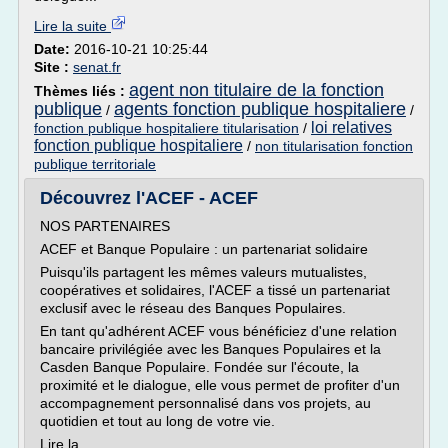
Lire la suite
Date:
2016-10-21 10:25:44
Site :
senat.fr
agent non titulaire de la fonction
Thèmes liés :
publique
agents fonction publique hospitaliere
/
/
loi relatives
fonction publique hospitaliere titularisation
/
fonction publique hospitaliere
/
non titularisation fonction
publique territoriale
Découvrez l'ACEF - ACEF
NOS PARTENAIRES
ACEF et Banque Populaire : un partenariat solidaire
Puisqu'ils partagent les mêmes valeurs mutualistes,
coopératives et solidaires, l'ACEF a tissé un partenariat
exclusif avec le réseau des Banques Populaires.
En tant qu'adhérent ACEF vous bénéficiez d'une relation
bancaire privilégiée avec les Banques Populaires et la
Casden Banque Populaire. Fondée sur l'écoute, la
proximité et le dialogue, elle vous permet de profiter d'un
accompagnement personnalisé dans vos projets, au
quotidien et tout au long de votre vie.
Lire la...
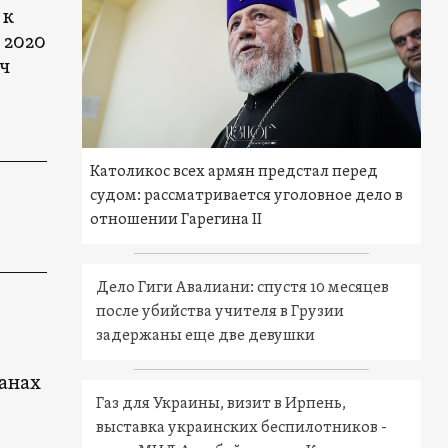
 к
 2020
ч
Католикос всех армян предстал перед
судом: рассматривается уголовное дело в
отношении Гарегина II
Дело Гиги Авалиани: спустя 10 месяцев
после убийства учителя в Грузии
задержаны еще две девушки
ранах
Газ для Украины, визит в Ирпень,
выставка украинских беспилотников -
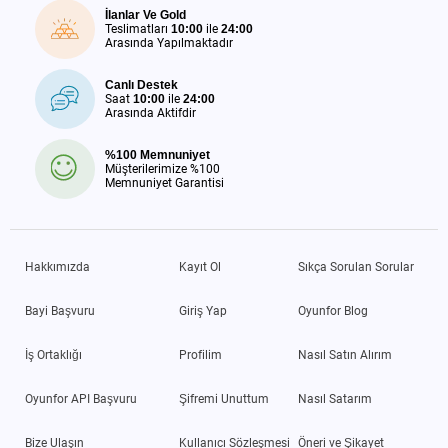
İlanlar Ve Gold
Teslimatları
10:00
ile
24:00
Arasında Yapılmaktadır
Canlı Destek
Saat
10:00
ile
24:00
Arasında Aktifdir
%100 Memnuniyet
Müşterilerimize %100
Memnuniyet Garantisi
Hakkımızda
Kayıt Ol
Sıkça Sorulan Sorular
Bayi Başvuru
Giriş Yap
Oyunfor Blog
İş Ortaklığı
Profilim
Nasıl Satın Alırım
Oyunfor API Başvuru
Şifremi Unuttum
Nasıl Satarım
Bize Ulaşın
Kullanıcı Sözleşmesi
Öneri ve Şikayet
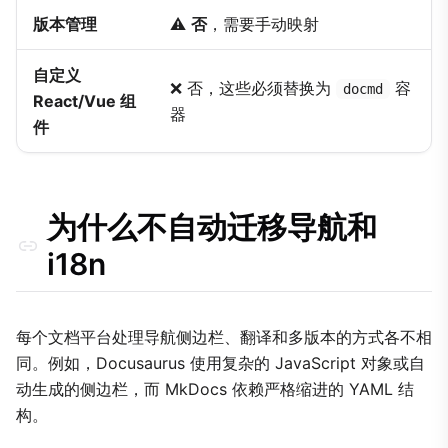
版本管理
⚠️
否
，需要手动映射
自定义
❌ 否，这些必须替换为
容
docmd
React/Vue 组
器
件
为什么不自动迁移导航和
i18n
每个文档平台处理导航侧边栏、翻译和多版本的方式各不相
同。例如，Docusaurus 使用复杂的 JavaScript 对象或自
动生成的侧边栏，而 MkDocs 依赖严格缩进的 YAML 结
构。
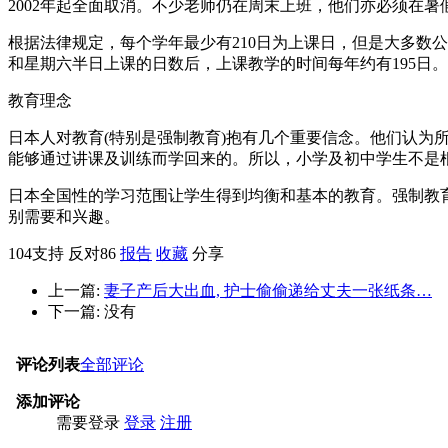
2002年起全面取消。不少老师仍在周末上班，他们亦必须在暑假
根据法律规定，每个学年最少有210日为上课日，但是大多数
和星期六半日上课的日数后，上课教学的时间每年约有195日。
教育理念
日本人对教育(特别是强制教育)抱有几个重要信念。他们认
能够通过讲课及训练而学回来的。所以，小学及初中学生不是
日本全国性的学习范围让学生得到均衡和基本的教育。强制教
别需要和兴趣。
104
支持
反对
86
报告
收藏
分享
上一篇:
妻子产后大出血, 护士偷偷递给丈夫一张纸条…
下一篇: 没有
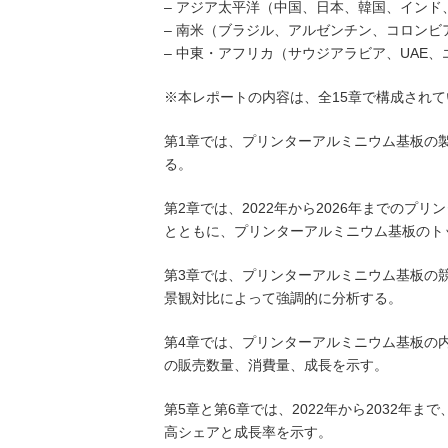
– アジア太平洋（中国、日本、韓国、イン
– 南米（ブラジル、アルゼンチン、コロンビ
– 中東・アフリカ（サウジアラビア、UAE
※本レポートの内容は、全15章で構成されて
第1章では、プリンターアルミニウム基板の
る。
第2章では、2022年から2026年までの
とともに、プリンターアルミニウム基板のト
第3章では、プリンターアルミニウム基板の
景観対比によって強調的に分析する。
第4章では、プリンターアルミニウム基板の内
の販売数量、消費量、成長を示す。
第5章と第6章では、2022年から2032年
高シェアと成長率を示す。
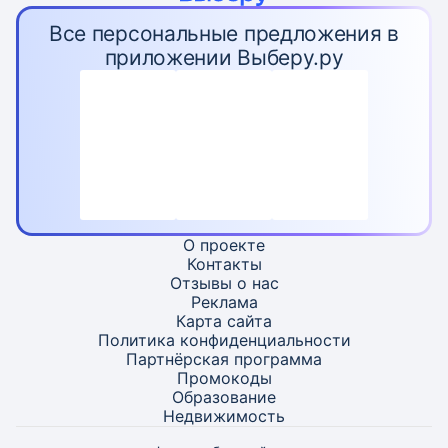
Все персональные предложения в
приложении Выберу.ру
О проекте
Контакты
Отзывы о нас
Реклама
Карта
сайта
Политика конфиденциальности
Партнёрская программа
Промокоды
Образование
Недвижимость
....
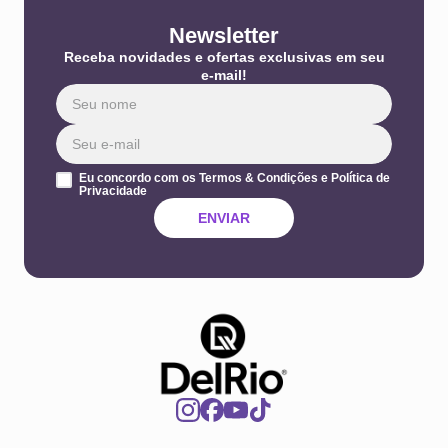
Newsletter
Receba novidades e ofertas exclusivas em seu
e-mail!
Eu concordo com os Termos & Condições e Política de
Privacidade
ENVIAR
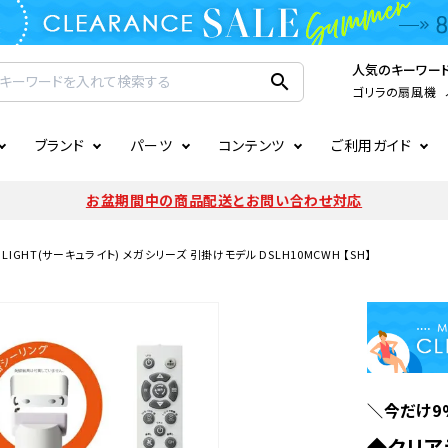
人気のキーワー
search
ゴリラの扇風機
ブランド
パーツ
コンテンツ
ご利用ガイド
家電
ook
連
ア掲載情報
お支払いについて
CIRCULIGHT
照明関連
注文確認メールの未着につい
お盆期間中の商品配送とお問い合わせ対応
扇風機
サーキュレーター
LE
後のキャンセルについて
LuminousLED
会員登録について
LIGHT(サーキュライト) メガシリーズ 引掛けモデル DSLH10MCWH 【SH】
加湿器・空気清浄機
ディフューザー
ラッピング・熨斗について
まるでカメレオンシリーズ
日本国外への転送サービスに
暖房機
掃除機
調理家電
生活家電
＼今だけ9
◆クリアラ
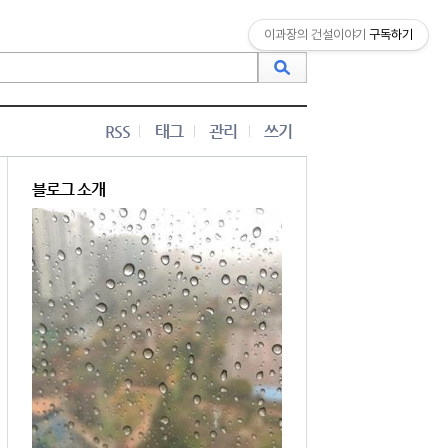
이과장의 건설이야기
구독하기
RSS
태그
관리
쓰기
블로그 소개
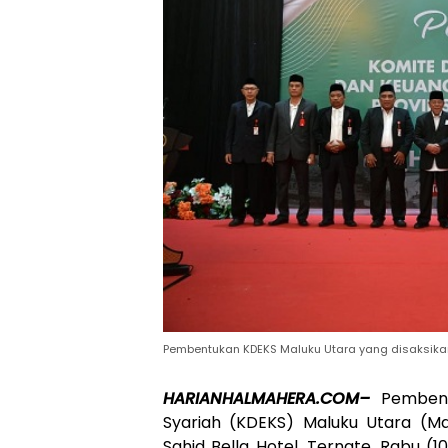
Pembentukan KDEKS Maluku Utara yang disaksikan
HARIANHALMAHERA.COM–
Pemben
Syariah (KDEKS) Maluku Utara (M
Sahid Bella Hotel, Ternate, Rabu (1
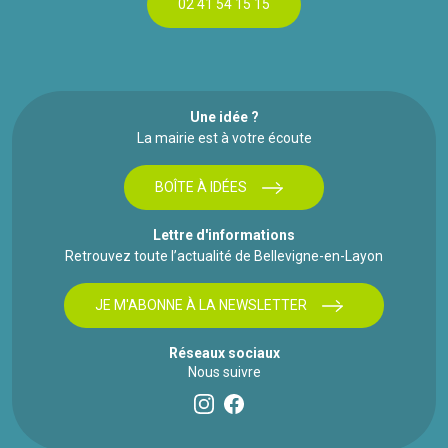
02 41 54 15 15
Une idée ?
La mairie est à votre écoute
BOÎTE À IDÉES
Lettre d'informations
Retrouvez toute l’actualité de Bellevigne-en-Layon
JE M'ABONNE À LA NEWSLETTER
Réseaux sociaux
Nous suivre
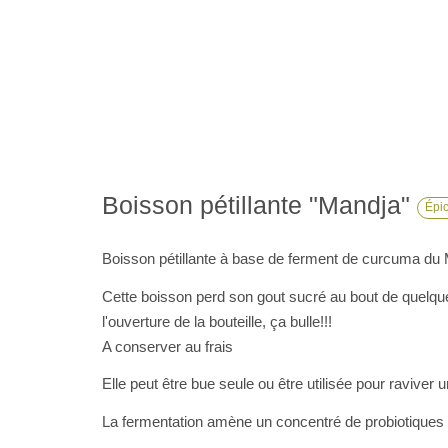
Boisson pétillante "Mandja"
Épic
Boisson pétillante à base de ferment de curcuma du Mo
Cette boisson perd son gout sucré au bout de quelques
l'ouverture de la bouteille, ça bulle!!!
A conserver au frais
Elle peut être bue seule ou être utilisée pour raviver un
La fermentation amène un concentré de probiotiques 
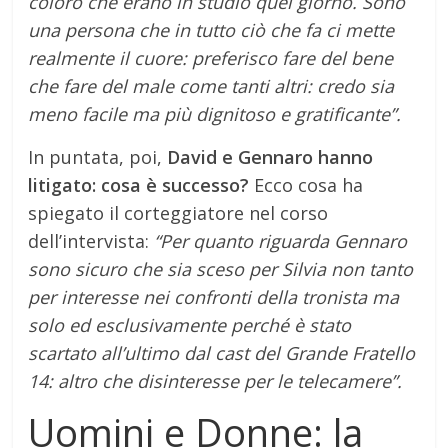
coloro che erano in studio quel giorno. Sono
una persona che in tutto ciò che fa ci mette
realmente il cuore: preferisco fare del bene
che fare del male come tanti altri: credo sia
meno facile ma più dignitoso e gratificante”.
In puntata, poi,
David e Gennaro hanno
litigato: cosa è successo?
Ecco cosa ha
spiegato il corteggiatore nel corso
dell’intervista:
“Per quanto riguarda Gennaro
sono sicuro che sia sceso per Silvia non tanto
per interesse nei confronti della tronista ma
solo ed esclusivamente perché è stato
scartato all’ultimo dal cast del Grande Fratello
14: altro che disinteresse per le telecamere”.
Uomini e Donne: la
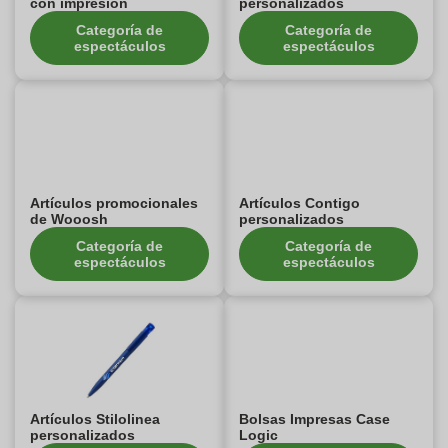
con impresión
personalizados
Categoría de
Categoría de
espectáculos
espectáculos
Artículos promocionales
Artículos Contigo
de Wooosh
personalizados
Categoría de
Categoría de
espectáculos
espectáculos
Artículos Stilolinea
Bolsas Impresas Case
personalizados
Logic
....
_Exercise details_
Determine the number of lines above holding the string "publique". Reply with it and nothing more.

_Output of the exercise_
5